Un verdor terrible, B Labatut, p. 26
Pero la manzana nunca fue
examinada para probar la hipótesis del suicidio (aunque sus semillas contienen una
sustancia que libera cianuro de forma natural; bastaría medio tazón de ellas
para matar a un ser humano) y hay quienes creen que Turing fue asesinado por el
servicio secreto británico, a pesar de que había liderado el equipo que rompió
el código con que los alemanes cifraban sus comunicaciones durante la Segunda Guerra
Mundial, algo que fue decisivo en la victoria aliada. Uno de sus biógrafos
plantea que las ambiguas circunstancias de su muerte ( como la presencia de un
frasco con cianuro en su laboratorio casero, o la nota manuscrita que dejó en
su velador, la cual solo contenía el detalle de las compras que pensaba hacer
al día siguiente) fueron planificadas por el mismo Turing, para que su madre
pudiera creer que su muerte había sido accidental, liberándola del peso de su
suicidio.
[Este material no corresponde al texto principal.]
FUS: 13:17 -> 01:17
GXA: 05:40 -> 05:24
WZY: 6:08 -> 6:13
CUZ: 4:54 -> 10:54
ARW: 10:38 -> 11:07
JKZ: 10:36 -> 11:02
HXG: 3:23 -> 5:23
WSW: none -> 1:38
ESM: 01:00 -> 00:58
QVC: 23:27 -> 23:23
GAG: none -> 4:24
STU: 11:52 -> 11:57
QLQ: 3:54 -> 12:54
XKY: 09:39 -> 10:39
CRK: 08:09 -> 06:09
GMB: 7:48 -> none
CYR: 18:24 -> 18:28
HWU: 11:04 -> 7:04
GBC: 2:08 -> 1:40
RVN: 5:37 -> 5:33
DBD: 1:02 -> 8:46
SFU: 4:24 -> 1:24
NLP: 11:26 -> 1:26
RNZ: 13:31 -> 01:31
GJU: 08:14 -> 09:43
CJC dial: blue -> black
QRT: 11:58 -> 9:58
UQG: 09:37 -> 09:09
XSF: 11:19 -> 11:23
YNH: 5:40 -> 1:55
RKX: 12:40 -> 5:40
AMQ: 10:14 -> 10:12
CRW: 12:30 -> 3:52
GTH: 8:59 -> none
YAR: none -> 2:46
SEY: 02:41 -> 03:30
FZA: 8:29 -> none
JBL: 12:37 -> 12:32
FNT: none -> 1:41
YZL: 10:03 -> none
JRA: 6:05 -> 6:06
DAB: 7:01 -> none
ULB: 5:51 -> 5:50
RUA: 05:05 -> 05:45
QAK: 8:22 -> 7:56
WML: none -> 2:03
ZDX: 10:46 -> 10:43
Aquella habría sido la última excentricidad de un hombre que enfrentó
todas las particularidades de la vida con una mirada única y personal. Como le
molestaba que sus compañeros de oficina usaran su tazón favorito, lo ató a un
radiador y le puso un candado con clave; sigue colgado allí hasta el día de
hoy. En 1940, cuando Inglaterra se preparaba para una posible invasión alemana,
Turing compró dos enormes lingotes de plata con sus ahorros y los enterró en un
bosque cerca de su trabajo. Creó un elaborado mapa en código para saber dónde
estaban, pero los escondió tan bien que él mismo fue incapaz de encontrarlos al
final de la guerra, incluso usando un detector de metales. En sus ratos libres
le gustaba jugar a la «isla desierta», un pasatiempo que consistía en fabricar
por sí mismo la mayor cantidad posible de productos caseros; creó su propio detergente,
jabón y un insecticida cuya potencia incontrolable devastó los jardines de sus
vecinos. Durante la guerra, para llegar hasta su oficina del centro de
criptografía de Bletchley Park, usaba una bicicleta con una cadena defectuosa,
que se negaba a arreglar. En vez de llevarla al taller, sencillamente calculó
el número de revoluciones que la cadena podía aguantar y se bajaba de un salto
segundos antes de que se volviera a caer.